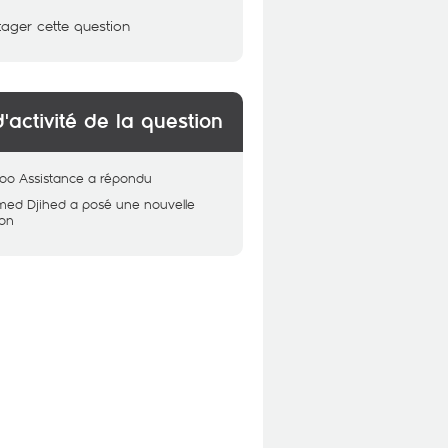
tager cette question
d'activité de la question
oo Assistance
a répondu
ed Djihed
a posé une nouvelle
ion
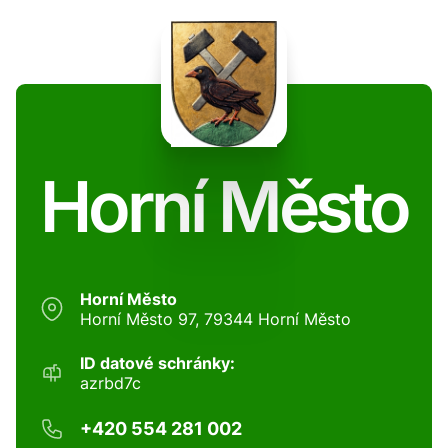
Horní Město
Horní Město
Horní Město 97, 79344 Horní Město
ID datové schránky:
azrbd7c
+420 554 281 002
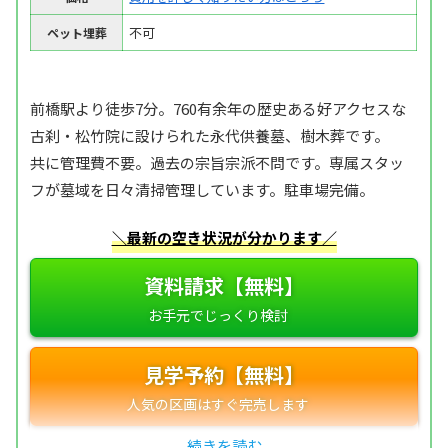
不可
ペット埋葬
前橋駅より徒歩7分。760有余年の歴史ある好アクセスな
古刹・松竹院に設けられた永代供養墓、樹木葬です。
共に管理費不要。過去の宗旨宗派不問です。専属スタッ
フが墓域を日々清掃管理しています。駐車場完備。
＼最新の空き状況が分かります／
資料請求【無料】
見学予約【無料】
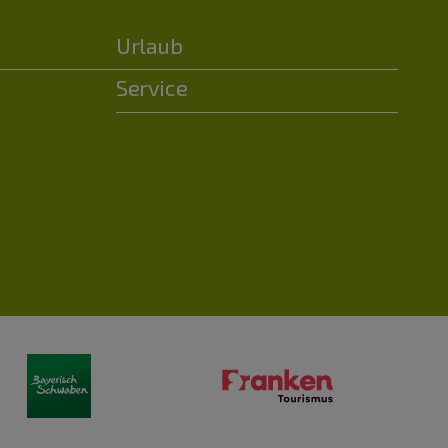
Urlaub
Service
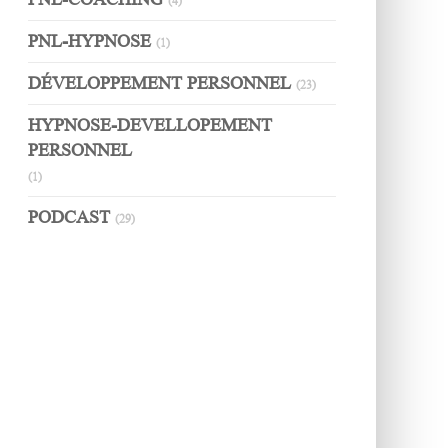
(4)
PNL-HYPNOSE
(1)
DÉVELOPPEMENT PERSONNEL
(23)
HYPNOSE-DEVELLOPEMENT
PERSONNEL
(1)
PODCAST
(29)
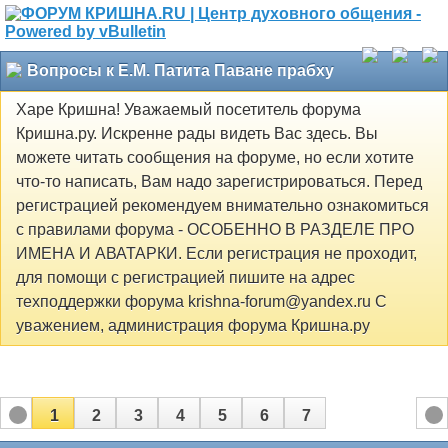
Вопросы к Е.М. Патита Паване прабху
Харе Кришна! Уважаемый посетитель форума
Кришна.ру. Искренне рады видеть Вас здесь. Вы
можете читать сообщения на форуме, но если хотите
что-то написать, Вам надо зарегистрироваться. Перед
регистрацией рекомендуем внимательно ознакомиться
с правилами форума - ОСОБЕННО В РАЗДЕЛЕ ПРО
ИМЕНА И АВАТАРКИ. Если регистрация не проходит,
для помощи с регистрацией пишите на адрес
техподдержки форума krishna-forum@yandex.ru С
уважением, администрация форума Кришна.ру
1
2
3
4
5
6
7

+ + + +

:: DESCRIPTION OF THE TASK ::
Your copy of the material above should be exact and free of pictures.

:: OUTPUT FOR THIS EXERCISE ::
tager cette question
d'activité de la question
oo Assistance
a répondu
ed Djihed
a posé une nouvelle
ion
Horní Město
Horní Město
Horní Město 97, 79344 Horní Město
ID datové schránky:
azrbd7c
+420 554 281 002
不可
ペット埋葬
前橋駅より徒歩7分。760有余年の歴史ある好アクセスな
古刹・松竹院に設けられた永代供養墓、樹木葬です。
共に管理費不要。過去の宗旨宗派不問です。専属スタッ
フが墓域を日々清掃管理しています。駐車場完備。
＼最新の空き状況が分かります／
資料請求【無料】
見学予約【無料】
Urlaub
Service
(4)
PNL-HYPNOSE
(1)
DÉVELOPPEMENT PERSONNEL
(23)
HYPNOSE-DEVELLOPEMENT
PERSONNEL
(1)
PODCAST
(29)
Вопросы к Е.М. Патита Паване прабху
Харе Кришна! Уважаемый посетитель форума
Кришна.ру. Искренне рады видеть Вас здесь. Вы
можете читать сообщения на форуме, но если хотите
что-то написать, Вам надо зарегистрироваться. Перед
регистрацией рекомендуем внимательно ознакомиться
с правилами форума - ОСОБЕННО В РАЗДЕЛЕ ПРО
ИМЕНА И АВАТАРКИ. Если регистрация не проходит,
для помощи с регистрацией пишите на адрес
техподдержки форума krishna-forum@yandex.ru С
уважением, администрация форума Кришна.ру
1
2
3
4
5
6
7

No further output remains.